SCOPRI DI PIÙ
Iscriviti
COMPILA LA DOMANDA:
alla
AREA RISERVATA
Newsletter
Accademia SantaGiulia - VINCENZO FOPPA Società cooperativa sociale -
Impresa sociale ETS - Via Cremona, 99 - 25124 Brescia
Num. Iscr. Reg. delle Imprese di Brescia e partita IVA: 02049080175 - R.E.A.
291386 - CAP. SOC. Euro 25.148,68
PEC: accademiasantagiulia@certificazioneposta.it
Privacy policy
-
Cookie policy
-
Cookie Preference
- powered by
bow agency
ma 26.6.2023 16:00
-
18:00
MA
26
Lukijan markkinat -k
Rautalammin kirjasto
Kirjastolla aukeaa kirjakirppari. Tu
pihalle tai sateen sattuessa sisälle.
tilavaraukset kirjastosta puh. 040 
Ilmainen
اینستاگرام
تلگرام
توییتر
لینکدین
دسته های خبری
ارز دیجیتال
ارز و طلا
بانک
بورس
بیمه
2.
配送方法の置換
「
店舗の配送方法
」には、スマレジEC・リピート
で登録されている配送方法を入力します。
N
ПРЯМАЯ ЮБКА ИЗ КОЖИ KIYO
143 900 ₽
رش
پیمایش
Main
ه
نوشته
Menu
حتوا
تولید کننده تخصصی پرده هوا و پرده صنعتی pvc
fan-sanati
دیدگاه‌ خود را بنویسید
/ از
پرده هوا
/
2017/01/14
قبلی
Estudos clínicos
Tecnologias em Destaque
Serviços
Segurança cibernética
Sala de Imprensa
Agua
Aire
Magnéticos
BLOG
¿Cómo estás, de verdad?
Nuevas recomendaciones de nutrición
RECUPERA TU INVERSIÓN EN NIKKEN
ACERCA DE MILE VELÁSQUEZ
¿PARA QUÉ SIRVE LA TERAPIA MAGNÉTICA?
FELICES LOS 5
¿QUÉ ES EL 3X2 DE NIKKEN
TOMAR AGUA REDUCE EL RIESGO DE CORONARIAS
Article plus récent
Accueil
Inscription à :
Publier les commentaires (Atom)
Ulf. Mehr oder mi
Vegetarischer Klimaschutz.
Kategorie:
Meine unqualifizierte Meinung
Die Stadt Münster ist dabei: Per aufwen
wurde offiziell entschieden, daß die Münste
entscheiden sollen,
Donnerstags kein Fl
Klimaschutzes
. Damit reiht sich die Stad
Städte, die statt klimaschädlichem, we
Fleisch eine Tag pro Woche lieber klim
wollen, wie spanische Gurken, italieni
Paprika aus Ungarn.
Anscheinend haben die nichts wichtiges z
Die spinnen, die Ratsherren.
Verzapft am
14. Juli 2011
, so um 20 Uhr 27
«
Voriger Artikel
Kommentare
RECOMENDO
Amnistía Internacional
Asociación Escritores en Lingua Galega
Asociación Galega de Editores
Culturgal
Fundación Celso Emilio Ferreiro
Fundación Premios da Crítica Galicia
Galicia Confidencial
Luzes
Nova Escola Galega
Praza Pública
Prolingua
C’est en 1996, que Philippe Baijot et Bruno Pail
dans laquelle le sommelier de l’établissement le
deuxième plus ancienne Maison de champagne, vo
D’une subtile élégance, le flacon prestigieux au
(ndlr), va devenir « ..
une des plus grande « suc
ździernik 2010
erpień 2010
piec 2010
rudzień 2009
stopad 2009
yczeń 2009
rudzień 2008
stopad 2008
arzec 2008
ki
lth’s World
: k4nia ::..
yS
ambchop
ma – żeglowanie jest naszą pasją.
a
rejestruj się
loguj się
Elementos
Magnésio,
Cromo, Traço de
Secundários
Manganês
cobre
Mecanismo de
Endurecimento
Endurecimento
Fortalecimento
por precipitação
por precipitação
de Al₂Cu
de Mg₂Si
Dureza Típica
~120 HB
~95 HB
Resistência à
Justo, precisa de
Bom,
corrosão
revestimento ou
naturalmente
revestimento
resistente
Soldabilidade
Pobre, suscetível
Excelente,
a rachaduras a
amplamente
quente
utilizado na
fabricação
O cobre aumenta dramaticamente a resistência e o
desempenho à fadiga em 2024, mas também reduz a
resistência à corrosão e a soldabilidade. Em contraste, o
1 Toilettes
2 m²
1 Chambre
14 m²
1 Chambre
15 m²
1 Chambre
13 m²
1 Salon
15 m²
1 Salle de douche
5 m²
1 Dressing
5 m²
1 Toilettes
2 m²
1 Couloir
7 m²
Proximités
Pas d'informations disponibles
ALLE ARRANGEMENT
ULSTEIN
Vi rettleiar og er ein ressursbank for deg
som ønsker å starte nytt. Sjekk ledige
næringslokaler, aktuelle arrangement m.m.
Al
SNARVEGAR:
========================================================================
The lines above starting at the one that contains "Tecnologias em Destaque" and ending at the one that contains "Article plus récent" must be transcribed exactly, and no other lines may appear.

* _Solution for this exercise_:
Tecnologias em Destaque
Serviços
Segurança cibernética
Sala de Imprensa
Agua
Aire
Magnéticos
BLOG
¿Cómo estás, de verdad?
Nuevas recomendaciones de nutrición
RECUPERA TU INVERSIÓN EN NIKKEN
ACERCA DE MILE VELÁSQUEZ
¿PARA QUÉ SIRVE LA TERAPIA MAGNÉTICA?
FELICES LOS 5
¿QUÉ ES EL 3X2 DE NIKKEN
TOMAR AGUA REDUCE EL RIESGO DE CORONARIAS
Article plus récent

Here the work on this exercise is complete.